Content starts

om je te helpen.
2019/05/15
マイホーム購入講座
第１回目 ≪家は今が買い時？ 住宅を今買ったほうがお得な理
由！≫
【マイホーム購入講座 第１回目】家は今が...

Content ends
Content starts

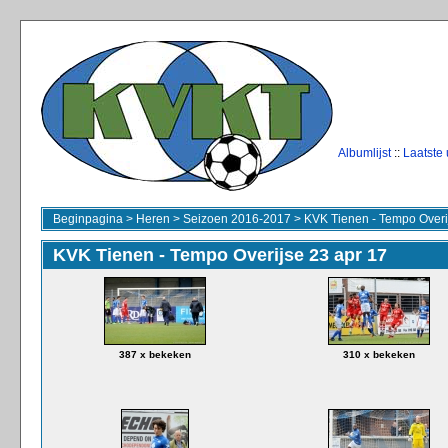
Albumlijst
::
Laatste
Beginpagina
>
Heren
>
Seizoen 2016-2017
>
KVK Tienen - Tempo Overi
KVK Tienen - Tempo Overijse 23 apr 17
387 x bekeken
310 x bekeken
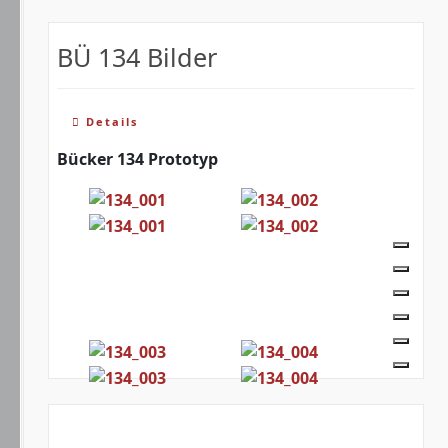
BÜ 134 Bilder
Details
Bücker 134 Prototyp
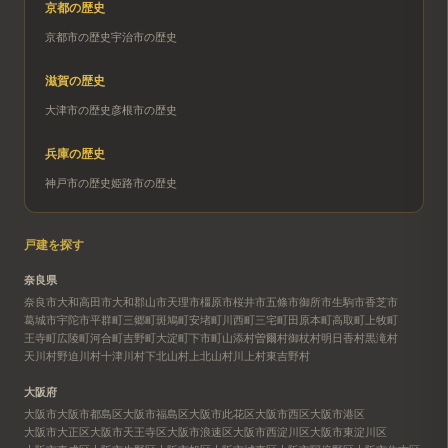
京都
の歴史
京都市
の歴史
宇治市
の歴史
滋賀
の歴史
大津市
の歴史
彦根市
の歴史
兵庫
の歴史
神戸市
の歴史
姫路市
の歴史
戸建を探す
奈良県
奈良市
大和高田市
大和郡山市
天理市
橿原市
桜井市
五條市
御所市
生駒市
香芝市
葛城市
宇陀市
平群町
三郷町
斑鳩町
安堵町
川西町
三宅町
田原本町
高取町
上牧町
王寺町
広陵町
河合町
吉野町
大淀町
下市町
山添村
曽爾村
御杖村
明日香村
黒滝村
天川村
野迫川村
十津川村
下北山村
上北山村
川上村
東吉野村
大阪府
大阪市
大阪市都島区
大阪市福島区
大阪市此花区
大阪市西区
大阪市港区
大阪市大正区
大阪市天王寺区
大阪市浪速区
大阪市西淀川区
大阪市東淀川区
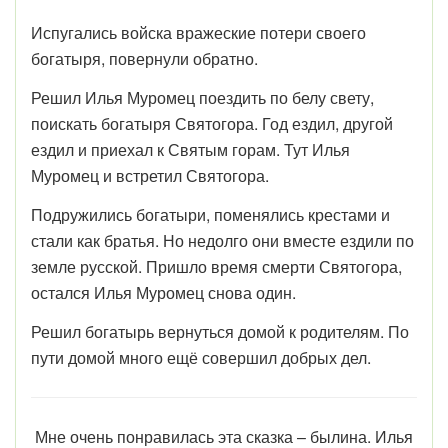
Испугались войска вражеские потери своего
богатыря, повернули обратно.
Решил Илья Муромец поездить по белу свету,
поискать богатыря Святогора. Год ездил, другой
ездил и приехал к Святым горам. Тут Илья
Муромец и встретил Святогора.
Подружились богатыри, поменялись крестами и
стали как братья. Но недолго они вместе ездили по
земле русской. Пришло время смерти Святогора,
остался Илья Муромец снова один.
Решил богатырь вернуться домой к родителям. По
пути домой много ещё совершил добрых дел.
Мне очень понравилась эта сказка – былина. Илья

Content ends

What is being asked
Count how many lines in the listing above contain the word "Tienen", and respond with only that number.

Output for this task
2